Rice is a resilient plant and can grow in almost all types of soil. As long as it is irrigated sufficiently (either by irrigation or by rainfall), it can grow in both wet or dry fields. However, since we expect a good yield from our field, we have to prepare the soil, so that it can welcome either the young rice plants (transplant method) or the pre-germinated and incubated seeds (direct seeding method).
First of all, rice paddies must be cleared from weeds and unwanted materials. Many rice farmers plow and till the field, in order to achieve soil overturn. Furthermore, in some cases, a harrowing helps them break the lump of soil, also known as a clod, into smaller parts. Laser Land leveling is also very common among commercial rice growers.
Keep in mind that every field is different and has different needs.

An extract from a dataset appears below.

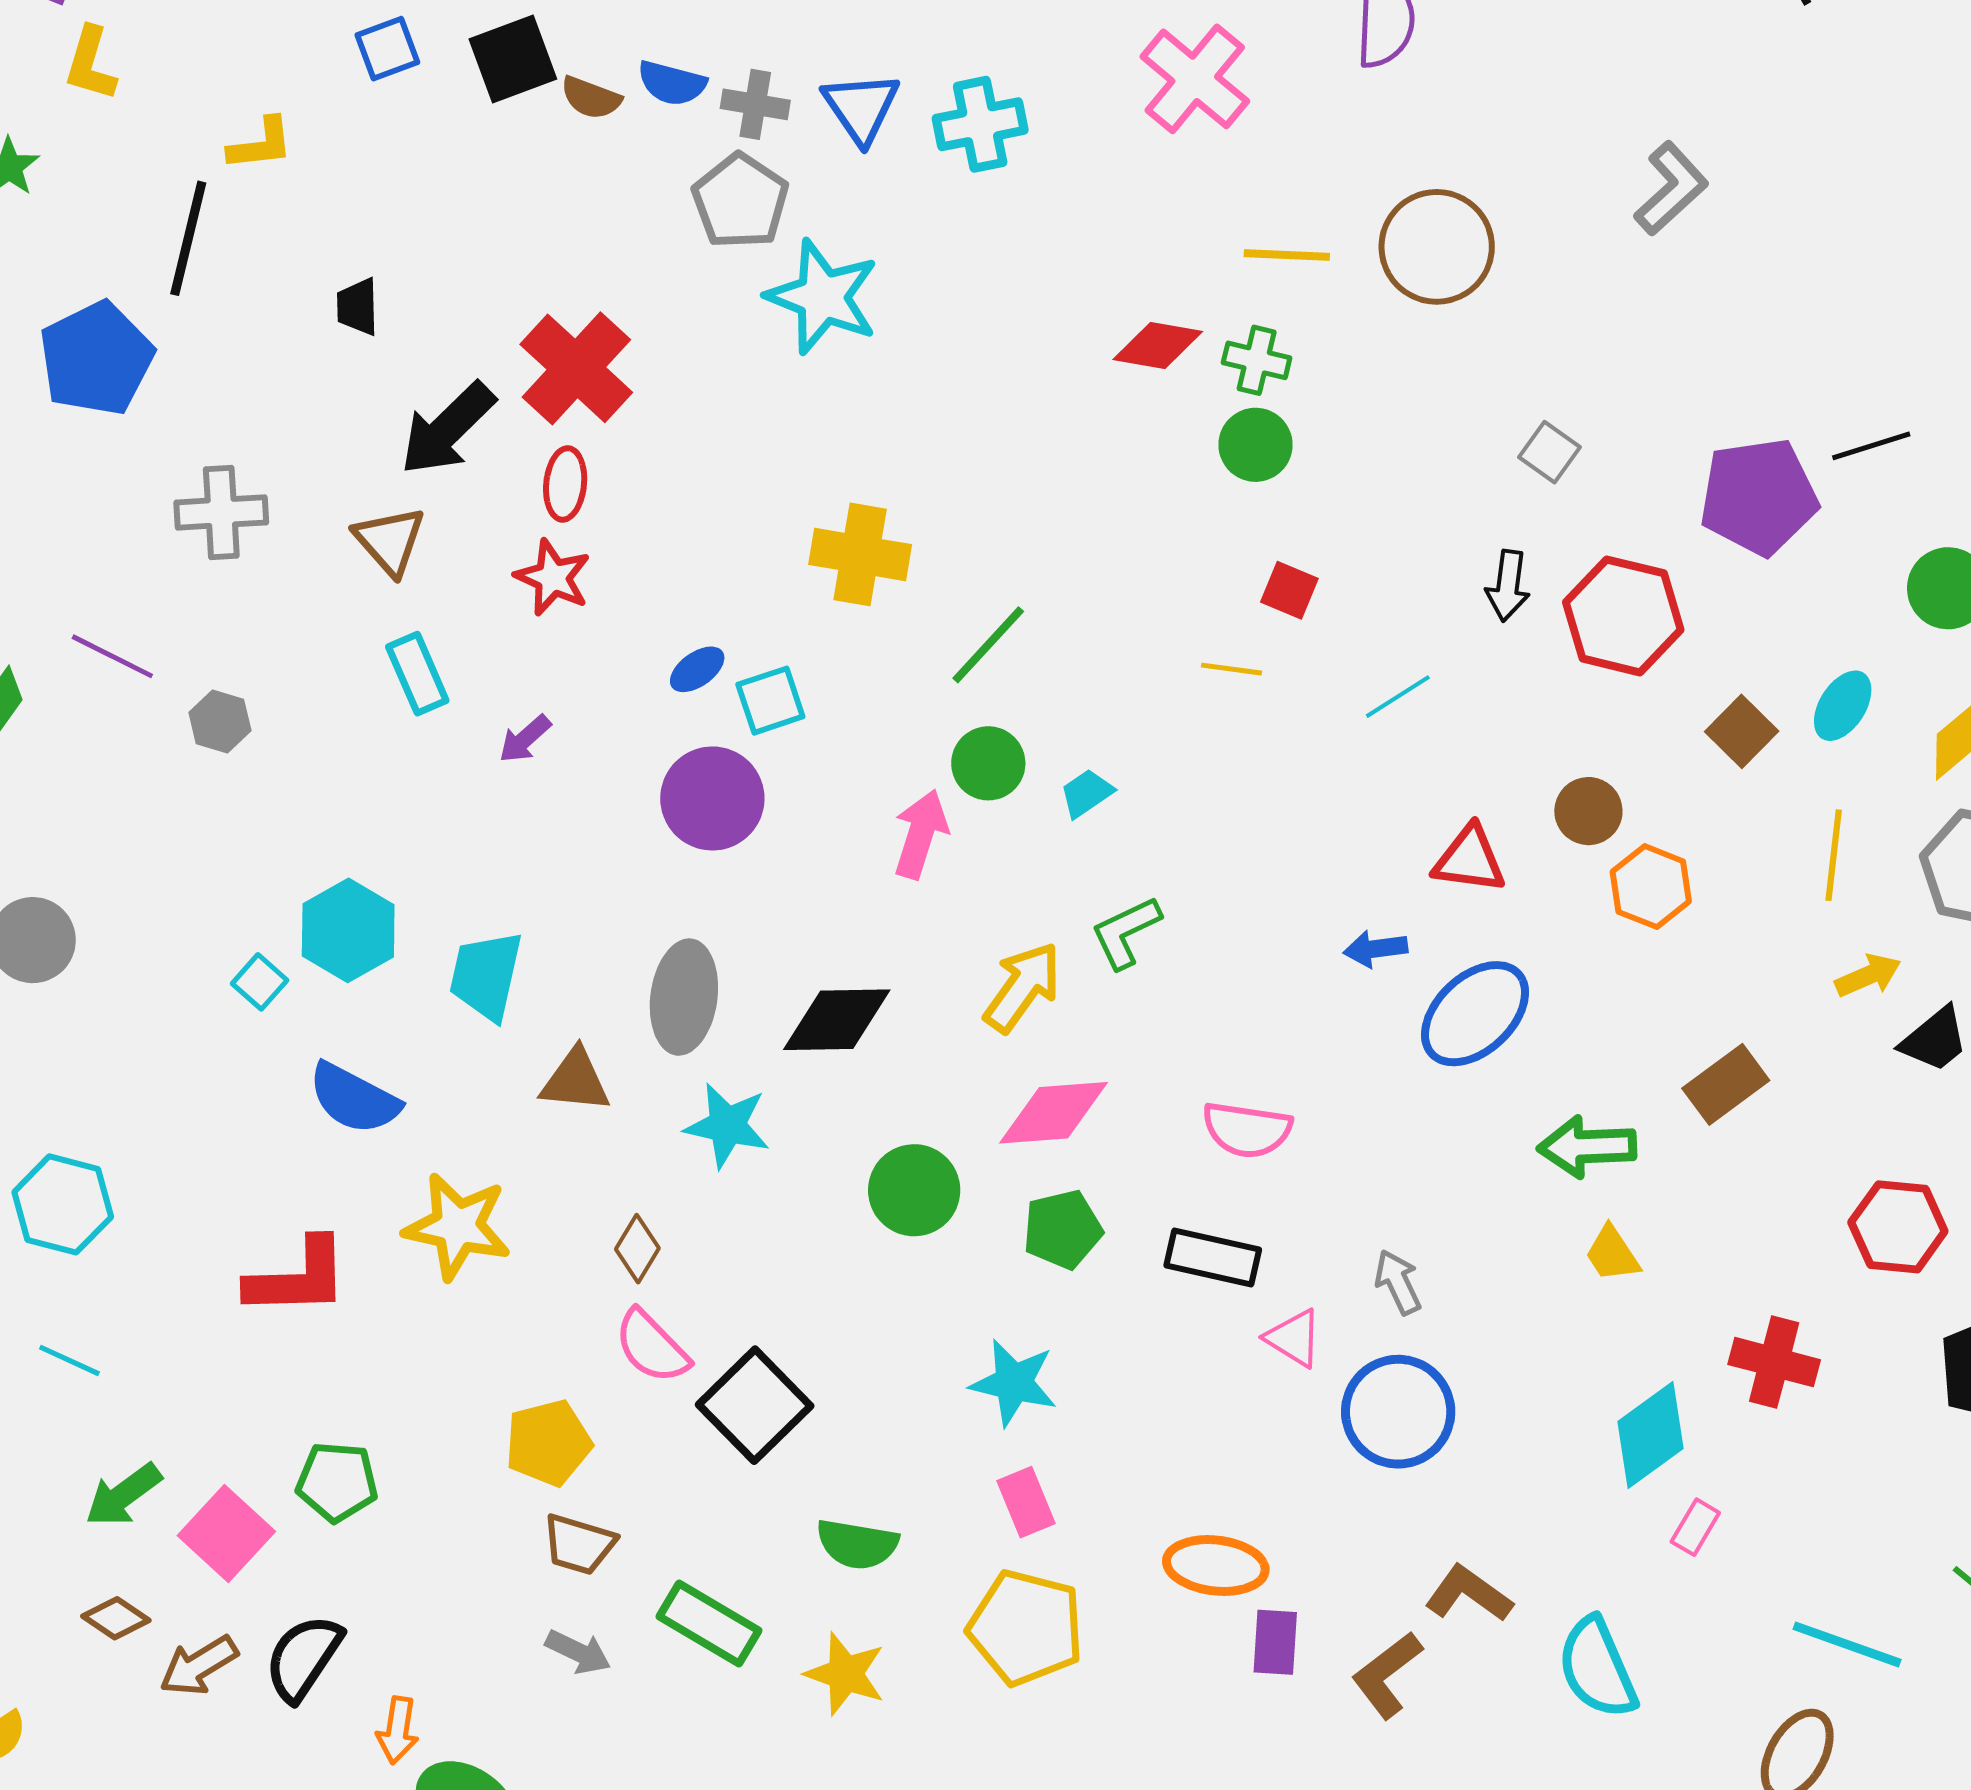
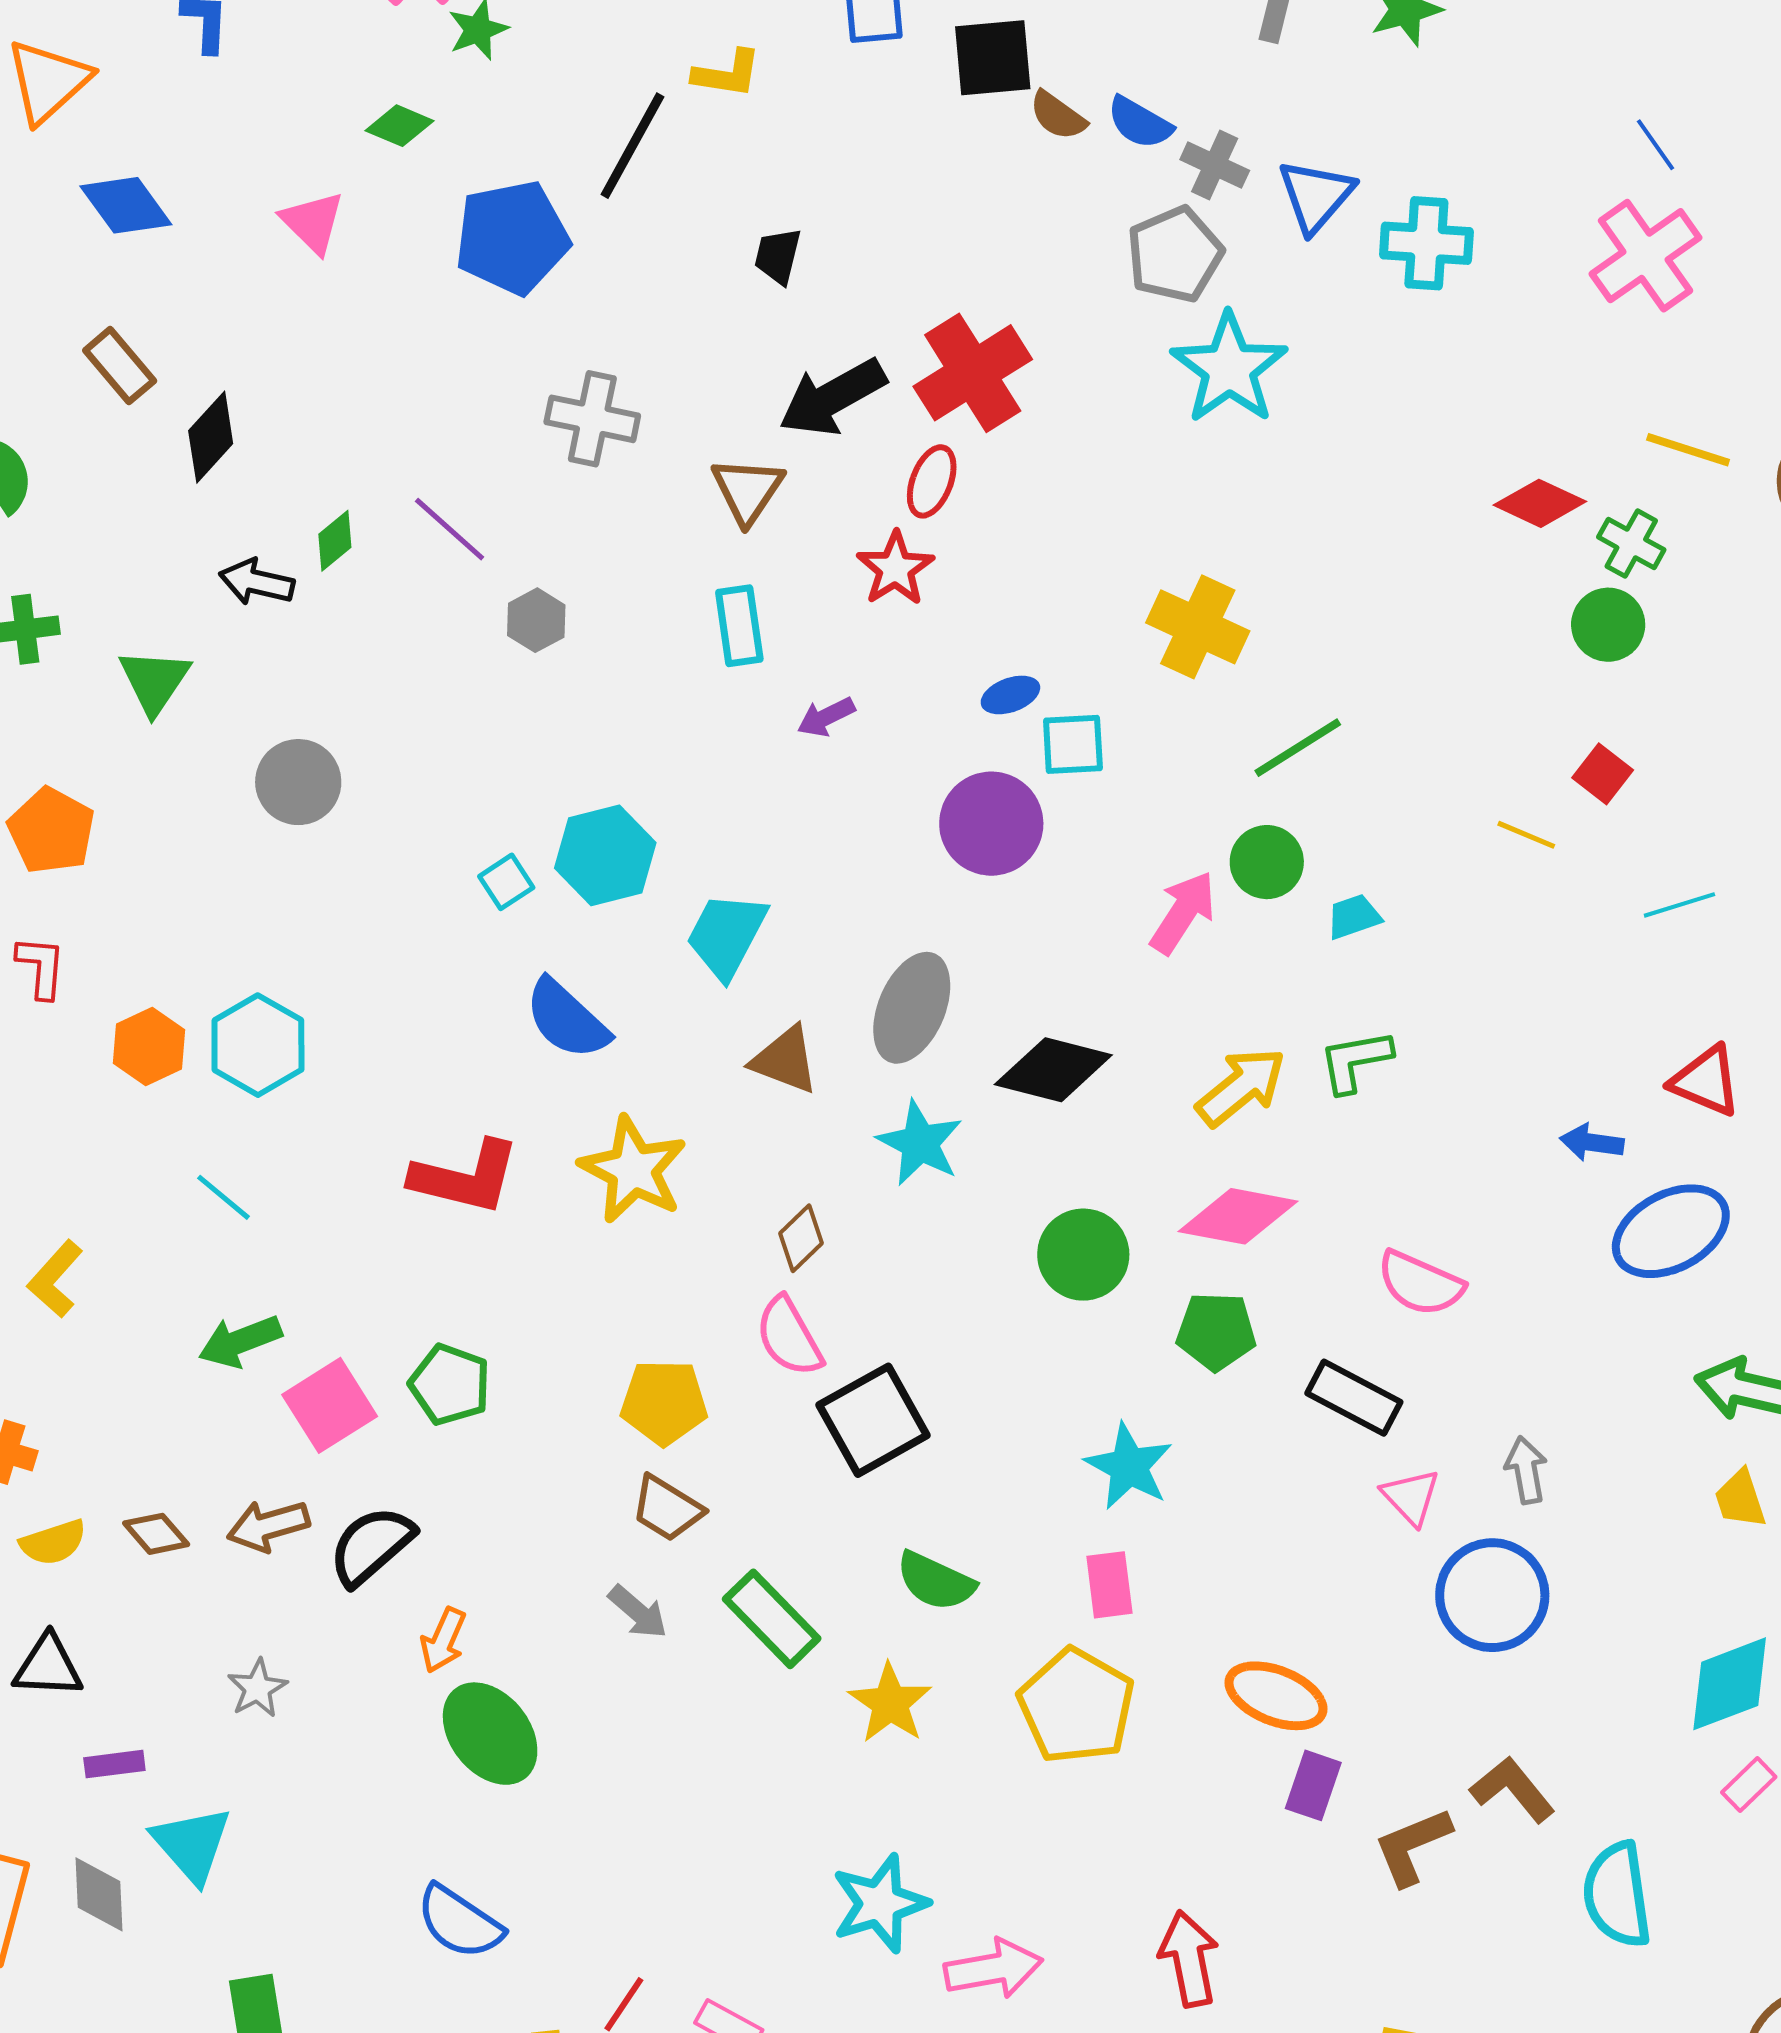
brown diamond: (116, 1618) -> (156, 1534), moved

You are strongly advised to consult a local licensed agronomist in order to form a rational field preparation plan.
There are two major types of land preparation, wet preparation, and dry preparation.

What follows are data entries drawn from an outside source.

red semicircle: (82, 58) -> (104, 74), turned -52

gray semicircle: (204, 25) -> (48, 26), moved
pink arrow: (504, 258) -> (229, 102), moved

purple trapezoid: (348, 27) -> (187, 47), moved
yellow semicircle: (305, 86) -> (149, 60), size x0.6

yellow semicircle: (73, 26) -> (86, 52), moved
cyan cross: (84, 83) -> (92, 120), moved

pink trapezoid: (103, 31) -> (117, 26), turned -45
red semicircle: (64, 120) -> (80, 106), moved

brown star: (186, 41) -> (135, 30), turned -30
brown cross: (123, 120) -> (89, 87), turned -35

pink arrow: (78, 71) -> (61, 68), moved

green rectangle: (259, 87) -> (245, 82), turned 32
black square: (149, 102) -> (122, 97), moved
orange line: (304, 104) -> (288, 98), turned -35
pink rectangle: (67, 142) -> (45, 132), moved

Wet preparation is an option for upland and lowland fields. This method requires a large amount of water to prepare the field for the near future cultivation. With this method, the soil is adequately tilled in waterlogged conditions. We can take into consideration the following steps to prepare the rice paddy.
Step 1: Construction or repair of dikes. In general, dikes help the field hold water from rainfall. We can build 19×12 inches (50×30 cm) dikes around the field. Many rice farmers report that each channel has a 1,1-1,9 inches (3-5 cm) height. The purpose is to ensure water availability during rainy periods.

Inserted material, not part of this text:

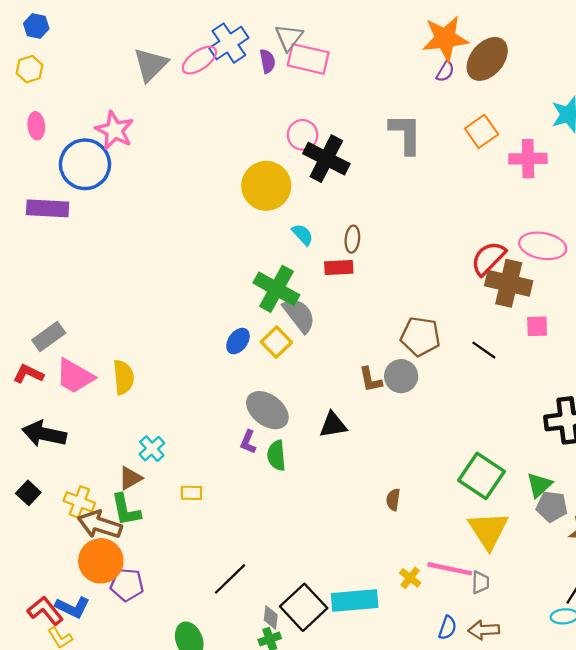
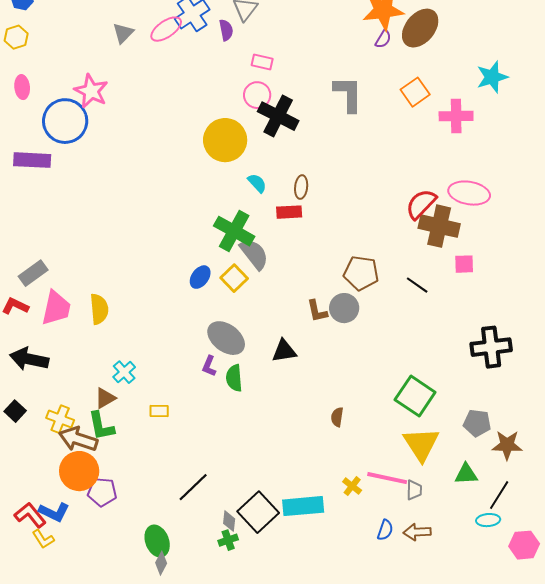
pink rectangle: (308, 59) -> (262, 62), moved, size x0.6
gray triangle: (151, 65) -> (123, 33), size x0.7
pink trapezoid: (75, 376) -> (56, 308), turned -108
green triangle: (539, 485) -> (466, 474), moved, turned 40

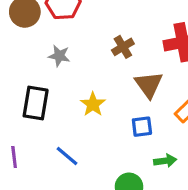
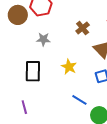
blue line: (67, 156) -> (79, 100), moved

Step 2: Field irrigation. After the construction of water channels, many rice farmers irrigate the field at least for a week. This helps the soil become smooth, soft and ready for plowing.
Step 3: Tillage procedures. We can perform tillage after the soil is adequately irrigated. When the soil is wet enough, the chances are that it is ready for plowing.
Step 4: Flooding of the Field. After plowing, rice farmers often flood the field for about 2 weeks.
Step 5: Secondary tillage procedures. This step is often performed at least 10 days after the first village. It involves field puddling and harrowing. Puddling can be done with rotavators and power tillers. Soil becomes muddy. Soil nutrient preservation and availability can normally be accomplished with this method. Then, we may harrow the rice paddy 2-3 times in a time window from 5-7 days.
Step 6: Field leveling. The final step in wet preparation takes place two days before planting. Tractors or animals can help this procedure. A wooden plank attached to them will cross all over the field and level it. The even soil surface is essential for the proper growth of the crops.
Dry preparation is an option for both lowland and upland fields. This kind of preparation needs less water. We can take into account the following steps to prepare the rice paddy.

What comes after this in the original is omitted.